**THE RECORDS**:
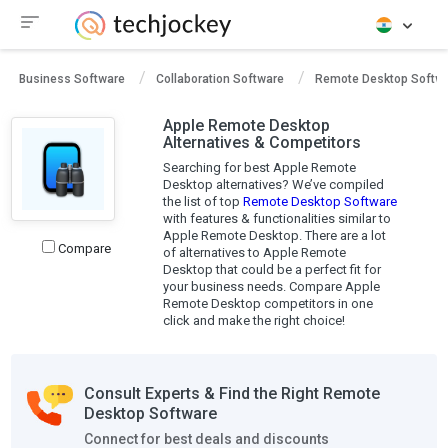
Business Software
Collaboration Software
Remote Desktop Softw
Apple Remote Desktop
Alternatives & Competitors
Searching for best Apple Remote
Desktop alternatives? We’ve compiled
the list of top
Remote Desktop Software
with features & functionalities similar to
Apple Remote Desktop. There are a lot
Compare
of alternatives to Apple Remote
Desktop that could be a perfect fit for
your business needs. Compare Apple
Remote Desktop competitors in one
click and make the right choice!
Consult Experts & Find the Right Remote
Desktop Software
Connect for best deals and discounts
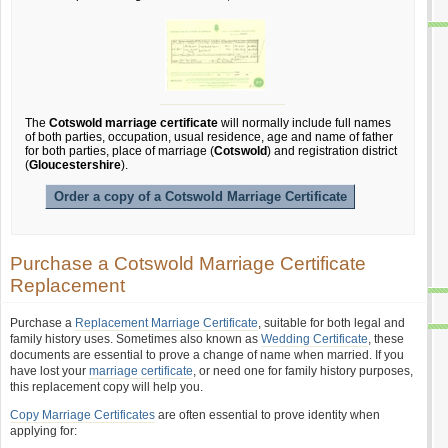
The
Cotswold marriage certificate
will normally include full names
of both parties, occupation, usual residence, age and name of father
for both parties, place of marriage (
Cotswold
) and registration district
(
Gloucestershire
).
Order a copy of a Cotswold Marriage Certificate
Purchase a Cotswold Marriage Certificate
Replacement
Purchase a
Replacement Marriage Certificate
, suitable for both legal and
family history uses. Sometimes also known as
Wedding Certificate
, these
documents are essential to prove a change of name when married. If you
have lost your
marriage certificate
, or need one for family history purposes,
this replacement copy will help you.
Copy Marriage Certificates
are often essential to prove identity when
applying for:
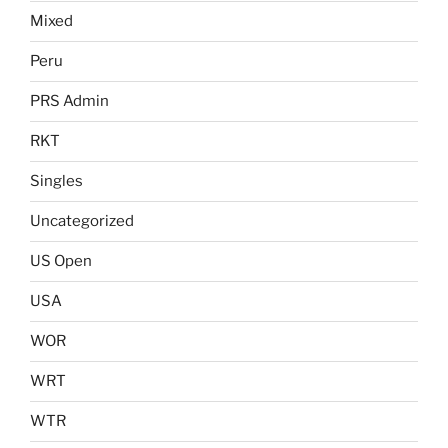
Mixed
Peru
PRS Admin
RKT
Singles
Uncategorized
US Open
USA
WOR
WRT
WTR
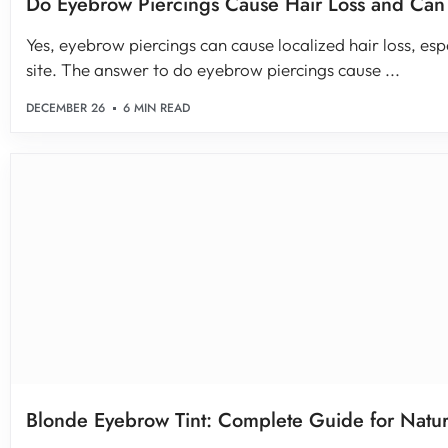
Do Eyebrow Piercings Cause Hair Loss and Ca
Yes, eyebrow piercings can cause localized hair loss, esp
site. The answer to do eyebrow piercings cause ...
DECEMBER 26
6 MIN READ
Blonde Eyebrow Tint: Complete Guide for Natura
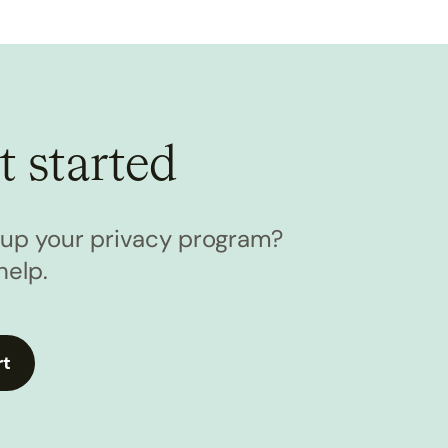
t started
l up your privacy program?
help.
rt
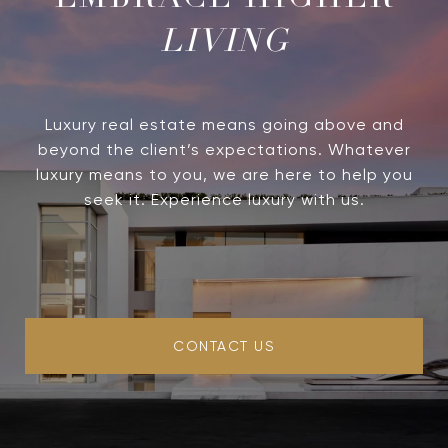
LIVING
Luxury real estate means going above and
beyond the client’s expectations. Whatever
luxury means to you, we are here to help you
seek it. Experience luxury with us.
CONTACT US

**WORK REQUIRED**:
Count the lines of the material above that contain the string "Compare". Write nothing but the count.

**TASK RESPONSE**:
2